The task. Using the records below, filter out every line that lacks "slack" and copy the rest.
#### Supplied material ####
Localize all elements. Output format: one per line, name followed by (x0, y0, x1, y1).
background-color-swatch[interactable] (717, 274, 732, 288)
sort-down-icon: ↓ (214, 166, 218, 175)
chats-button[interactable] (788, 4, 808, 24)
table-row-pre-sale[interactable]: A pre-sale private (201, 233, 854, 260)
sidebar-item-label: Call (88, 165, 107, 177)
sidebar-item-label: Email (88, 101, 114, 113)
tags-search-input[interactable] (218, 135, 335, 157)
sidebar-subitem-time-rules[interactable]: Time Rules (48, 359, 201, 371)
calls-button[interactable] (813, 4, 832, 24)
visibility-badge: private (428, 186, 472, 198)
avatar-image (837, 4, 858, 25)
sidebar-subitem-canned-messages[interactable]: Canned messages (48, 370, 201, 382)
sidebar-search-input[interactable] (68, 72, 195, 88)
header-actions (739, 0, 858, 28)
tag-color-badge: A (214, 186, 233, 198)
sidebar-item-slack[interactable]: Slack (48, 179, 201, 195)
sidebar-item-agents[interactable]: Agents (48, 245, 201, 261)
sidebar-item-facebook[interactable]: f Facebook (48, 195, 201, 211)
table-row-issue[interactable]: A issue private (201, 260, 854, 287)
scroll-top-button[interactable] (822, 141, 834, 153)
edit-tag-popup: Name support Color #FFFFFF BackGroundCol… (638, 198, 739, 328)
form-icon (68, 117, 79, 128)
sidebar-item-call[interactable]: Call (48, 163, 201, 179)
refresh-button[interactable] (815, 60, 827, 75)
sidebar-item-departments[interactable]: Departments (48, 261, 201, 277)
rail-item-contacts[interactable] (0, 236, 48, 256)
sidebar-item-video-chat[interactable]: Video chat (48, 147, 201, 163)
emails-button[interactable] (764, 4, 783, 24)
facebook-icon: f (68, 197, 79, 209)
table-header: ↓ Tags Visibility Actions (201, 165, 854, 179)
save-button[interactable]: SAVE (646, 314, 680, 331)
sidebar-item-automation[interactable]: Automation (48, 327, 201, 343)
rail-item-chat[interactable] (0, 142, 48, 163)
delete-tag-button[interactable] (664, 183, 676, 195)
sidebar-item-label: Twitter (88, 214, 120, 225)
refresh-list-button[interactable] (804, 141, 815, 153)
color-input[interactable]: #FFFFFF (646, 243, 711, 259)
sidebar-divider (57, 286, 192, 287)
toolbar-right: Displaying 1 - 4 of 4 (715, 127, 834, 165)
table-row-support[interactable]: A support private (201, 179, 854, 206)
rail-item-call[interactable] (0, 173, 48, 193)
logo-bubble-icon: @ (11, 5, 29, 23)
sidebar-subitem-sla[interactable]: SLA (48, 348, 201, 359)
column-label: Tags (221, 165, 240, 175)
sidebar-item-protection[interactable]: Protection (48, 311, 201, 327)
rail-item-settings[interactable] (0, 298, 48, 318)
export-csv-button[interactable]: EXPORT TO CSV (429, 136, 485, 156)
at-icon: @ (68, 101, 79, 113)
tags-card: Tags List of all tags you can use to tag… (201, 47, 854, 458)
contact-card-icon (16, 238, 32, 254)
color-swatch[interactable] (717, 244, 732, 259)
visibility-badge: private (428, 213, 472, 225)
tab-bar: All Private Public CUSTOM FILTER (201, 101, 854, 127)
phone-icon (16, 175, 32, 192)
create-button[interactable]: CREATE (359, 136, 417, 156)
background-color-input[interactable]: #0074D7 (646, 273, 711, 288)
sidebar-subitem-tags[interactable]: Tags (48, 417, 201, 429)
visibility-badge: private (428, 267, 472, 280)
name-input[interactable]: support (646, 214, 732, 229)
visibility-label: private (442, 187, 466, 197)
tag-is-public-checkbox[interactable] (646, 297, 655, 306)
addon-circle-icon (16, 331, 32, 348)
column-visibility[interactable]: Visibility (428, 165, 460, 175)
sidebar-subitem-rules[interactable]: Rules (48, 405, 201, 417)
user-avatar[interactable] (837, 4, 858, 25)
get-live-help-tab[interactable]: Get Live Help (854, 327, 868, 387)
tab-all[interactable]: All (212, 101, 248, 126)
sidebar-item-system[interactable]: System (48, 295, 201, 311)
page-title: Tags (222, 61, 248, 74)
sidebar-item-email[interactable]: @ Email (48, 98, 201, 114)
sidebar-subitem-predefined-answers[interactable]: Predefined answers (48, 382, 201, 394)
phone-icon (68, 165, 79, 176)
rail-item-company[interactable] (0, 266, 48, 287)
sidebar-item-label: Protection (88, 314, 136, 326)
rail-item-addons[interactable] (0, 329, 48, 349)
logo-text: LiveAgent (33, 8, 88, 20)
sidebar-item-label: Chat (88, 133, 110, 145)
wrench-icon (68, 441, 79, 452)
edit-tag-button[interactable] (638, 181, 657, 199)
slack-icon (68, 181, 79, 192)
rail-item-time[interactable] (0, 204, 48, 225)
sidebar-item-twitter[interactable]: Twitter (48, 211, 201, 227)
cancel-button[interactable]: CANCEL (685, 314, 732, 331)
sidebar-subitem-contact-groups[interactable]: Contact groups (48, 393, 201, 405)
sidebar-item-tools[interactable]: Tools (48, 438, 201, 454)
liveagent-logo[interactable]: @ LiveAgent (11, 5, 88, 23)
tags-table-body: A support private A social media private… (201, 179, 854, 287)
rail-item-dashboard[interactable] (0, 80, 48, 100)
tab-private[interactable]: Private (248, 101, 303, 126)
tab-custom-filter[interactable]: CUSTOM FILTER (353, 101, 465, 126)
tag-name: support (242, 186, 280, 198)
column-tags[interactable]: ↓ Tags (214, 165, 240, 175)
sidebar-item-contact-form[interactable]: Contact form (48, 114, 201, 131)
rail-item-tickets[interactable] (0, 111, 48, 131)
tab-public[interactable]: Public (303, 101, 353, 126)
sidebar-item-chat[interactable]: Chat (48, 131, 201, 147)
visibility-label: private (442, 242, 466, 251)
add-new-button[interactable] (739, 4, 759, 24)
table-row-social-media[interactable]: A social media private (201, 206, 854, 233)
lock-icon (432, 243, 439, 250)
####
Exercise response.
sidebar-item-slack[interactable]: Slack (48, 179, 201, 195)
slack-icon (68, 181, 79, 192)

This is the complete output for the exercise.